(Dataset entries)
++++++++
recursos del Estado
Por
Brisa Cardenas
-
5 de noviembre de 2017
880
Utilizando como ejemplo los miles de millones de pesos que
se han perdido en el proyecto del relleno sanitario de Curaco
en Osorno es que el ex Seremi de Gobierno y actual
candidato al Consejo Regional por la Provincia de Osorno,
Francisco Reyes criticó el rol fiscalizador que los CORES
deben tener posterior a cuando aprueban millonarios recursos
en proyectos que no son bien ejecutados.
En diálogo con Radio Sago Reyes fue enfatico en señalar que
++++++++
:: Activity ::
Lines above with the string "Osorno" need to be found and copied.

:: Solved exercise ::
en Osorno es que el ex Seremi de Gobierno y actual
candidato al Consejo Regional por la Provincia de Osorno,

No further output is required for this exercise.